Нет, довольно, прощай, милый друг! Господь с вами. Пожми за меня крепко руку Николая, напиши скорее о его здоровье. Твоя Наташа".
"Могу только прибавить, что я здоров и что, несмотря на полосу довольно черную, которую прожили, -- живы и не потеряли надежду на будущее.
Дай бог, чтобы эти строки застали Николая лучше. Что Голохвастов, сделал ли что? не теряйте и вы надежды -- право, может, мы встретимся радостно.

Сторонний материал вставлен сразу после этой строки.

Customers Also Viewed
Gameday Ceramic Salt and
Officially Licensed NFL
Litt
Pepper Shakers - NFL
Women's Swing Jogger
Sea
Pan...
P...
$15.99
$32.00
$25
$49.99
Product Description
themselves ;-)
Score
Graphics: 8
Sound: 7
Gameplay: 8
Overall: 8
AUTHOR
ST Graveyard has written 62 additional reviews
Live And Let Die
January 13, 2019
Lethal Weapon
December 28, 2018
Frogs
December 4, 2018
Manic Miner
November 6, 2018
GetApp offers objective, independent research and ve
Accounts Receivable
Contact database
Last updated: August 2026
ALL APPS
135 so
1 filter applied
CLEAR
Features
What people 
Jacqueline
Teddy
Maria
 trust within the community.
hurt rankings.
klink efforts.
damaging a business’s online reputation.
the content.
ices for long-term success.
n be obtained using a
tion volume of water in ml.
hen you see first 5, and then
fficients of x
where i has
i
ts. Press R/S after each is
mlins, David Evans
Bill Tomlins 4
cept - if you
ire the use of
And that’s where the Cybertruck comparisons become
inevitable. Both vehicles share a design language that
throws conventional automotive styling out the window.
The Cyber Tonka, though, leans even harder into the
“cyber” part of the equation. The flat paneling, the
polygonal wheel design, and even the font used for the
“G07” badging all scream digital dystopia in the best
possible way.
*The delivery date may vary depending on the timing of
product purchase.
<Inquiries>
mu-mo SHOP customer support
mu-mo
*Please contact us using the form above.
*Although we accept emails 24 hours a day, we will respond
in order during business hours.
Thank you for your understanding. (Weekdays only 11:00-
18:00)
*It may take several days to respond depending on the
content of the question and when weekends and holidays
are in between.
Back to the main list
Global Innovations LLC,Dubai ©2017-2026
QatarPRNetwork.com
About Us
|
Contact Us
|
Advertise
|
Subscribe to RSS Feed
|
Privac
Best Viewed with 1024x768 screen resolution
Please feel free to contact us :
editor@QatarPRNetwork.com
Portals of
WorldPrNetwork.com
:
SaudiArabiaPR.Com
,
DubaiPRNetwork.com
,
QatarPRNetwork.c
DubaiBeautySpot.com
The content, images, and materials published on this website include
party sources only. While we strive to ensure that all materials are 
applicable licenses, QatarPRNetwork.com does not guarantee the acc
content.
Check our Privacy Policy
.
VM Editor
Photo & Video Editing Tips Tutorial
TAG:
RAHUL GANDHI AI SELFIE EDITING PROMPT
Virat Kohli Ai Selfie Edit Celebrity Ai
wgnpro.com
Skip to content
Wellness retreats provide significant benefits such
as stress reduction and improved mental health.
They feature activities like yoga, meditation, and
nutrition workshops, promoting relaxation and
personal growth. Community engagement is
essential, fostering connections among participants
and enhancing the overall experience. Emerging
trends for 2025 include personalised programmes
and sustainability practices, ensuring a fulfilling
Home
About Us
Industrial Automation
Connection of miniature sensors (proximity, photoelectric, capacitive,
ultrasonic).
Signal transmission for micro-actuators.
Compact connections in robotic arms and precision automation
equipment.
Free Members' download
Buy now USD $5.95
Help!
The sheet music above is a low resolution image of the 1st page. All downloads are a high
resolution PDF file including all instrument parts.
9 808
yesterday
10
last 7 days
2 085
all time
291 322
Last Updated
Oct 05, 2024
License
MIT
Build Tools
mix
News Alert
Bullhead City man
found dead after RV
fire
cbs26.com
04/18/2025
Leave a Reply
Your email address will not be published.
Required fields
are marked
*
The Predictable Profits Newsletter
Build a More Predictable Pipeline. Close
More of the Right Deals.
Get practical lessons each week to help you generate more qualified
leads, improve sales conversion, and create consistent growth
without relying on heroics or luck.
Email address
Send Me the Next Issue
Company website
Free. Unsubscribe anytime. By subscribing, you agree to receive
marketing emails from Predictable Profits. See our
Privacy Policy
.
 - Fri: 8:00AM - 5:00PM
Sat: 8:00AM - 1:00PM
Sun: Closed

Александр".
В феврале 1842 года мужа моего, Николая Астракова, не стало. Несчастие мое вызвало такое родное участие, которое навсегда оставило в душе отрадную память. Александр и Наташа писали мне, просили беречь себя для их дружбы, учили твердости своими несчастиями. Отраднее всего было слышать, как они все горевали об утрате Николая, с какой любовью и уважением вспоминали о нем. Александр даже удивлял меня своими серьезными, полными участия письмами, до того, что я почувствовала к нему симпатию, которая до тех пор была как бы парализована его холодностию ко мне, проистекавшею, как мне казалось, из его самолюбия, которому я никогда не потворствовала. Кроме нравственного сочувствия, Александр, а также и Сатин, помогли мне выпутаться из долга. На похороны моего мужа мы заняли, на срок, довольно значительную сумму у М. П. Погодина.